There is something almost overwhelming about realizing that fifteen-year-old me wrote, Your time is coming and mine's coming, too, years before I would ever understand what it felt like to be truly seen. Years before someone would sit with the darkness instead of asking me to become someone else. Years before I would discover that being understood feels entirely different from being tolerated. I don’t think she knew exactly what she was waiting for. Only that she believed it existed somewhere out there. And perhaps that is what moves me most now. And maybe, even then, some part of her believed that if she kept moving long enough, her time would eventually come. Looking back now, I think she was right.

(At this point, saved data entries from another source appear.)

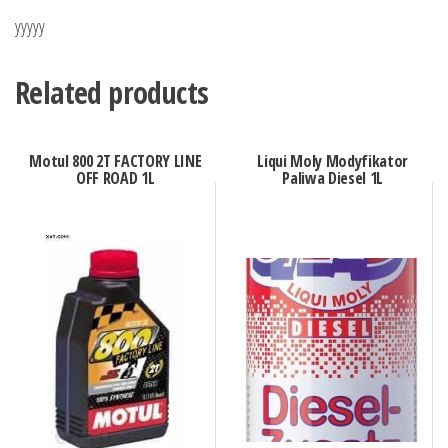
yyyyy
Related products
Motul 800 2T FACTORY LINE
Liqui Moly Modyfikator
OFF ROAD 1L
Paliwa Diesel 1L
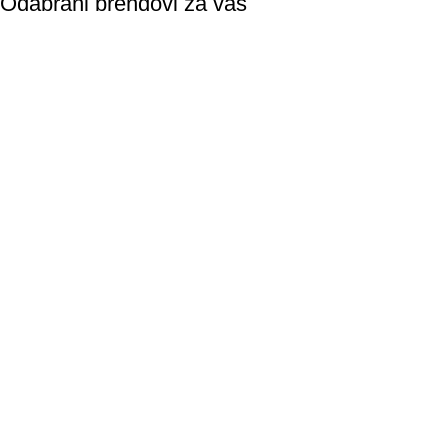
Odabrani brendovi za vas
Bulardi
Herbafast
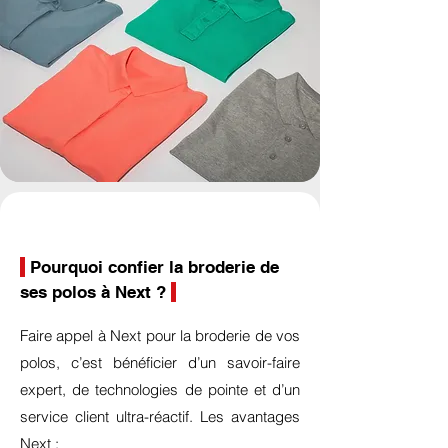
Pourquoi confier la broderie de
ses polos à Next ?
Faire appel à Next pour la broderie de vos
polos, c’est bénéficier d’un savoir-faire
expert, de technologies de pointe et d’un
service client ultra-réactif. Les avantages
Next :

I guess I’m struck less by the poem itself than by how familiar the voice feels. The questions have changed very little. The metaphors have become more polished, the language more precise, but the themes remain the same. What does it mean to be understood? How much of myself am I allowed to keep? Must I become someone else to be loved? Why does loneliness sometimes feel like weather? How do you survive feelings you cannot explain? My writing often begins in emotion and ends in meaning. It starts with what hurts and ends with asking what do I do with this? Fifteen-year-old me may not have understood that this was a coping mechanism, but adult me recognizes it immediately: when I cannot solve the feeling, I solve the route. And perhaps the most surprising thing is that my younger self was not necessarily trying to escape the pain. She was trying to survive it by turning it into something measurable. Because plans can be followed. Roads eventually end. Looking at this poem now feels less like reading something I wrote and more like meeting someone I have known my entire life. The girl asking why she feels so alone, the girl editing out her own words, the girl trying to make herself smaller, easier, more understandable... she is not nearly as different from me as I once believed. Perhaps that is what has stayed with me most. Not that I have changed, but that I can finally understand what she was trying to say.
The weird girl scribbling poetry in the margins of her notebooks, sitting in all of that loneliness, somehow still believed that something better was coming. I think she was writing to me as much as she was writing to him.
Your time is coming, sweet girl. And mine is coming, too.